Why does this code need retain_graph=True despite only one .backward() in each loop?

I have written some simple code here where I eventually do an unconstrained optimization of a loss function l. I’m only doing a single backward on the loss each loop before I do zero_grad, so I don’t get why this fails if I don’t have retain_graph=True.

I want to scale this template up to something a lot more involved, and it would be important to get rid of the retain_graph=True so that the optimization doesn’t slow down.

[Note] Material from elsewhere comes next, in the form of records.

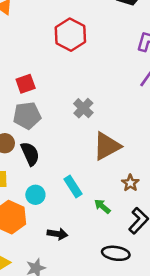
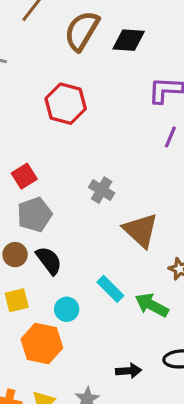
brown triangle: (107, 146) -> (141, 230), turned -36
green arrow: (102, 206) -> (152, 305), size x1.5
black arrow: (57, 234) -> (129, 371), moved

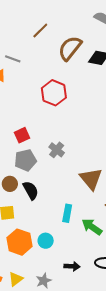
gray cross: (102, 190) -> (57, 150), moved
cyan rectangle: (110, 289) -> (67, 213), turned 48
cyan circle: (67, 309) -> (46, 241), moved

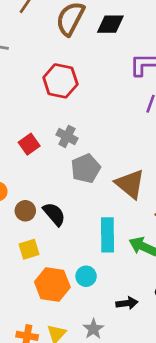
gray cross: (57, 150) -> (67, 136), moved
gray pentagon: (25, 160) -> (86, 168), moved
cyan rectangle: (67, 213) -> (108, 235), size x1.4

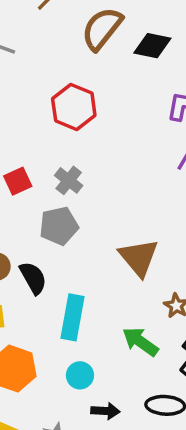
gray pentagon: (86, 168) -> (59, 226), moved
cyan rectangle: (108, 235) -> (73, 317), moved
cyan circle: (86, 276) -> (80, 375), moved

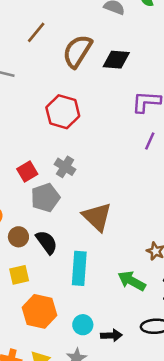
gray pentagon: (59, 226) -> (45, 198), moved
brown triangle: (139, 257) -> (97, 217), moved
cyan circle: (80, 375) -> (83, 325), moved

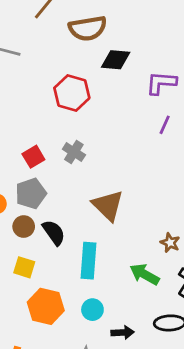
brown semicircle: (77, 51) -> (88, 28), turned -132
black diamond: (116, 60) -> (116, 60), moved
gray pentagon: (45, 198) -> (31, 194), moved
yellow square: (19, 275) -> (24, 267), turned 30
cyan circle: (83, 325) -> (92, 310), moved

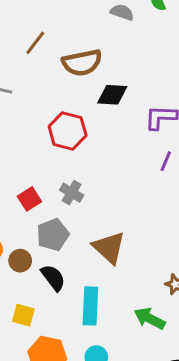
gray pentagon: (31, 194) -> (53, 235), moved
brown circle: (24, 227) -> (20, 261), moved

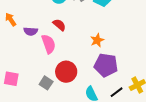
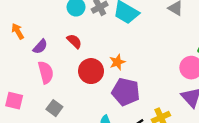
purple semicircle: (31, 31) -> (40, 47), turned -56
pink semicircle: (49, 44) -> (46, 72), moved
red circle: (66, 72) -> (91, 71), moved

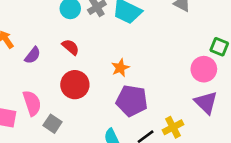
red circle: (91, 71) -> (75, 85), moved
pink semicircle: (46, 72) -> (32, 103), moved

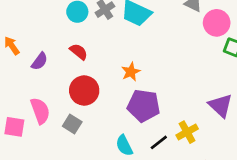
pink circle: (204, 69) -> (217, 23), moved
gray square: (53, 124) -> (72, 124), moved

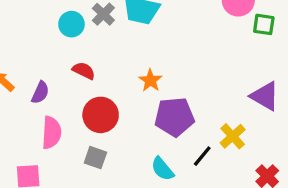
pink semicircle: (40, 111) -> (51, 133), moved, turned 36

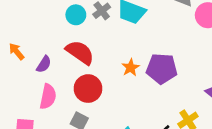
red semicircle: (84, 71) -> (80, 52), size x1.6
purple pentagon: (174, 117) -> (162, 69), moved

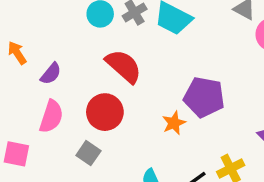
red semicircle: (80, 52) -> (124, 66), moved
orange star: (131, 68) -> (174, 123), moved

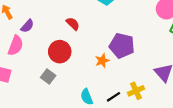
red semicircle: (124, 66) -> (73, 24), size x0.6
pink semicircle: (51, 117) -> (16, 46), moved

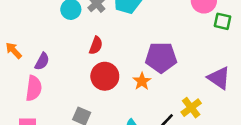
red semicircle: (73, 24) -> (96, 45), turned 80
red circle: (60, 52) -> (105, 76), moved

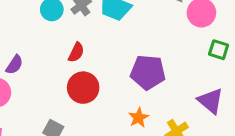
green square: (223, 21) -> (219, 50), moved
orange star: (142, 81) -> (139, 118), moved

torch.autograd.set_detect_anomaly(True)

class Optimizer():
    
    def __init__(self):
        #Initialize stuff
        self.X, self.Y, self.Z = 1, 2, 3
        self.phi1 = 1 # TRAIN PHI1
        self.phi2 = 2 # TRAIN PHI2
        self.mlp_xz = 3 # TRAIN MLP_XZ
        self.basis = self._get_basis()
        
    def _get_basis(self):
        return 4
    
    def _initialize_params(self):
        # Initialize theta | N mlp
        x = torch.rand(1, requires_grad=True)
        y = torch.rand(1, requires_grad=True)
        
        self.params = x, y
        
        return x, y
    
    def _get_tensor(self, constrs):
        """A helper function to get a tensor out of an array of 
        tensors which have gradients"""
        torch_constrs = torch.zeros(len(constrs))
        for i in range(len(constrs)):
            torch_constrs[i] = constrs[i]
        return torch_constrs
        
    def _get_constraints(self, x, y):
        # Construct the constraints
        constrs = []
        constrs.append(x + y - 1)
        return self._get_tensor(constrs)
        
    def _get_objective(self, x, y):
        # get the objective
        return y**2 + x**2
        
    def _lagrangian(self, obj, constr, lmbda, tau, sign):
        # Construct the unconstrained lagrangian from the constraints, objective and lambda values
        psi = - lmbda * constr + 0.5 * tau * constr**2
        psisum = torch.sum(psi)
        
        lag = sign*obj + psisum
        return(lag)
    
    def _update_lambda(self, constr, lmbda, tau):
        return lmbda - tau * constr
            
    def optimize(self):
        x, y = self._initialize_params()
        obj = self._get_objective(x, y)
        constr = self._get_constraints(x, y)
        lmbda = torch.ones(len(constr))
        tau=1
        sign = 1
        optimizer = optim.SGD([x, y], lr=0.005)
        
        for i in range(10):
            for i in range(30):
                l = self._lagrangian(obj, constr, lmbda, tau, sign)
                optimizer.zero_grad()
                l.backward(retain_graph=True)
                optimizer.step()
                obj = self._get_objective(x, y)
                constr = self._get_constraints(x, y)
            lmbda = self._update_lambda(constr, lmbda, tau)
            print(x, y, obj, constr)
            
        return(x, y)
        
g = Optimizer()
g.optimize()

Thank you for your help!

Looks like part of your graph: obj = self._get_objective(x, y) is only computed once and reused each iteration.

But I’m recomputing the obj in the loop here at each iteration. Or did I misunderstand what you meant?